La médiation familiale, en s'assurant que les décisions familiales sont prises par le couple, en tant qu'entité, et non unilatéralement par chacune des personnes constituant le dit couple, participe à l'unité parentale en s'opposant à la tendance dictée par la stricte loi de l'individualisme.
Petit à petit se construit ainsi la cohésion familiale, fondement de la cohésion sociétale.
La cohérence sociale, qui naît de cette discipline familiale, s'oppose ainsi à celle fondée sur la seule règle du
chacun pour soi.
Il ne s'agit pas d'un conseil conjugal (propre aux époux et très éloigné pour l'enfant), mais de l'apprentissage et de l'exercice d'une pratique commune (propre à la parentalité) au coeur de laquelle chacun se met à adopter le point de vue de l'autre, avant d'agir seulement, et seulement
comme cela l'arrange.
L'effet structurant pour la cellule familiale forme un exemple de proximité pour l'enfant d'un mode de fonctionnement qui le frustre de celui de tous les regards centrés sur sa petite personne. Celui-ci générant souvent une personnalité dans laquelle tout est dû à l'enfant, et le sentiment d'incompréhension qui s'en suit lorsque ce dû, exclusif et excluant, n'est pas au rendez-vous. Ce sentiment favorise la révolte.
Par ailleurs, ne dit-on pas que
c'est par la frustration que l'enfant grandit ?
Si l'on observe que la frustration d'un des deux parents, voire des deux, conduit souvent l'enfant vers des troubles de l'identité et du comportement, ce type de frustration n'engendre pas un effet éducatif vertueux.
La frustration ne doit pas être un manque, mais l'exercice d'un conflit personnel que l'enfant doit apprendre à dépasser (à transcender) pour se positionner lui-même dans le groupe familial, grâce au concours de l'exemplarité parentale.
L'enfant forme ainsi ses premiers pas vers sa liberté. Il apprend à autodéterminer ses champs d'investigation, et se fixer ses propres limites, relativement aux autres, dans les premières mises en situation de son existence. Les apprentissages scolaires sont validés par les prolongements quotidiens de la vie familiale, et réciproquement.
L'enfant n'est plus
un suiveur subissant un mouvement ambiant, mais
un acteur de la formation de son propre mouvement existentiel.
L'autorité parentale conjointe est aussi celle que l'enfant doit s'administrer lui-même à terme, en ayant saisi tous les tenants et les aboutissants du choix qui fait autorité dans sa propre famille, physique et idéologique.

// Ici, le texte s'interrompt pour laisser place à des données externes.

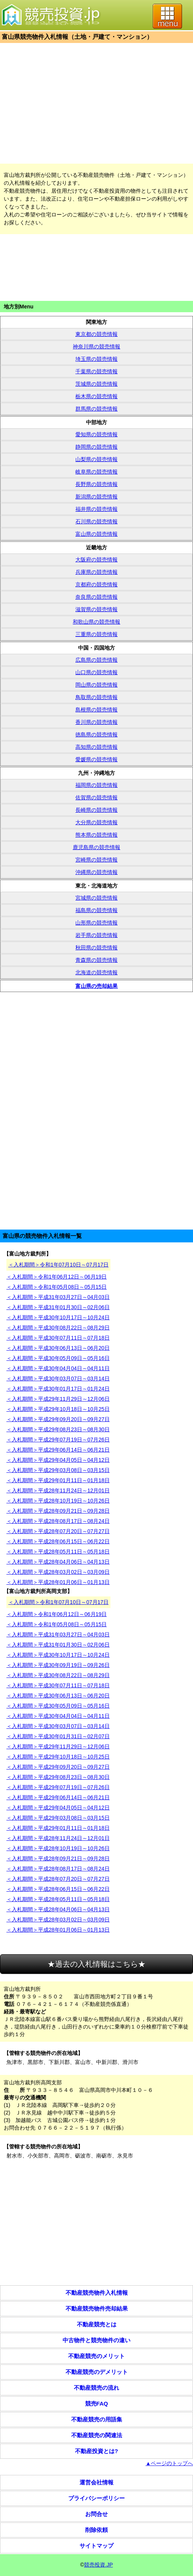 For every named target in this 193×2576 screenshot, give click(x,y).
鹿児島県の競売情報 (96, 847)
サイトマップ (96, 2545)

Grandir en évitant la délinquance, c'est apprendre à respecter autrui, mais aussi à se faire respecter.
L'école familiale qui apprend à former une prise de décision par la respect de l'avis de l'autre, et dans le respect de tous les avis exprimés, c'est à dire dans la compréhension des intérêts en présence, permet de lutter contre la délinquance.
Beaucoup plus largement, la mutualisation des familles fonctionnant de la sorte vient au soutien d'une société forte de ses liens, en sachant pratiquer l'observation de l'altérité démocratique dans ses tissages relationnels, ses possibilités et ses réserves.
La décision qui l'emporte n'est pas celle de telle ou telle communauté au pouvoir privilégié, mais celle qui fédère toutes les communautés dans un rapport républicain. C'est la force du milieu, au sens de choix médian, qui triomphe.
La réaction de catastrophe (dont délinquance) potentielle à toute décision dirigiste ou communautariste peut être évitée.
Ainsi est ma vision de la médiation, non seulement dans le cadre familial, mais avec transversalité à tous ceux de la société civile, française et européenne.